Demnach wandte sich Josefa Schmid, die damalige Leiterin der Bremer Außenstelle des Bundesamts für Migration und Flüchtlinge (BAMF), bereits Anfang März an Horst Seehofer, der zu dieser Zeit noch Ministerpräsident in Bayern war. In mehreren E-Mails soll sie über die Bremer Vorgänge um manipulierte Asylverfahren berichtet haben. Die Staatskanzlei habe den Eingang von Schmids Eingaben zwar bestätigt. Eine Antwort habe sie aber nicht bekommen.
Schwere Vorwürfe gegen BAMF-Zentrale
Daraufhin habe Schmid weitere CSU-Politiker kontaktiert, darunter den Innenpolitiker und jetzigen Innenstaatssekretär Stephan Mayer. Der habe Schmid um einen schriftlichen Bericht gebeten, den er Seehofer vorlegen wolle.

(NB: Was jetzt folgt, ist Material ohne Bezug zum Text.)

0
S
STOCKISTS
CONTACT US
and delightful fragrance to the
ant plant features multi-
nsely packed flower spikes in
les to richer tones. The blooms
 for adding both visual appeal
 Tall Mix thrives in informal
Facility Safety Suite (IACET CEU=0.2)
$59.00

Dieses Dokument war vor einer Woche an die Öffentlichkeit gelangt. Darin hatte Schmid auch schwere Vorwürfe gegen die Nürnberger BAMF-Zentrale erhoben.
Innenministerium: Seehofer wusste erst Mitte April vom BAMF-Skandal
In Gegensatz zu den neuen Rechercheergebnissen hatte das Bundesinnenministerium in Berlin – Seehofers jetziger Amtssitz – bislang angegeben, nicht bereits Anfang März, sondern erst am 19. April über die Bremer Vorfälle informiert worden zu sein. Inzwischen hat das Ministerium bestätigt, von Schmid schon deutlich früher eine Terminanfrage erhalten zu haben – am 14. März, dem Tag von Seehofers Amtseinführung als Bundesinnenminister.

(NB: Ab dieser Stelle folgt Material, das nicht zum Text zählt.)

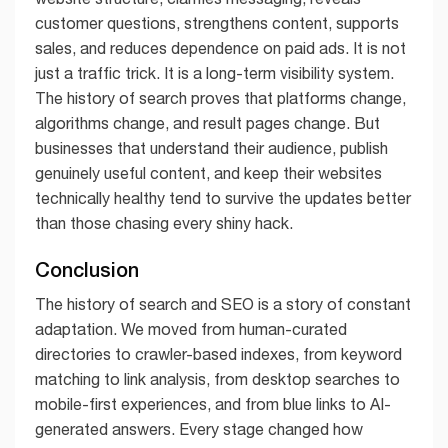
customer questions, strengthens content, supports
sales, and reduces dependence on paid ads. It is not
just a traffic trick. It is a long-term visibility system.
The history of search proves that platforms change,
algorithms change, and result pages change. But
businesses that understand their audience, publish
genuinely useful content, and keep their websites
technically healthy tend to survive the updates better
than those chasing every shiny hack.
Conclusion
The history of search and SEO is a story of constant
adaptation. We moved from human-curated
directories to crawler-based indexes, from keyword
matching to link analysis, from desktop searches to
mobile-first experiences, and from blue links to AI-
generated answers. Every stage changed how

Mindestens fünf Wochen lang wurde Seehofer nach offiziellen Angaben von engsten Mitarbeitern nicht über den Bremer Asyl-Skandal informiert. Seehofer habe aber am 19. April "aufgrund der polizeilichen Untersuchungen" von den Vorgängen in Bremen erfahren, erklärte ein Sprecher des Ministeriums am Dienstag. Er wolle "entschieden dem Verdacht entgegentreten, dass irgendwie was verdeckt werden sollte".
Hintergrund ist eine Affäre in der Bremer Behördenfiliale um angebliche Korruption und falsche Anerkennungsbescheide. Diese sollen in mehr als 1.200 Fällen für Flüchtlinge ausgestellt worden sein, obwohl es dafür keine rechtliche Grundlage gegeben haben soll. Entsprechende Ermittlungen der Staatsanwaltschaft laufen, die Chefin des Bremer BAMF wurde suspendiert.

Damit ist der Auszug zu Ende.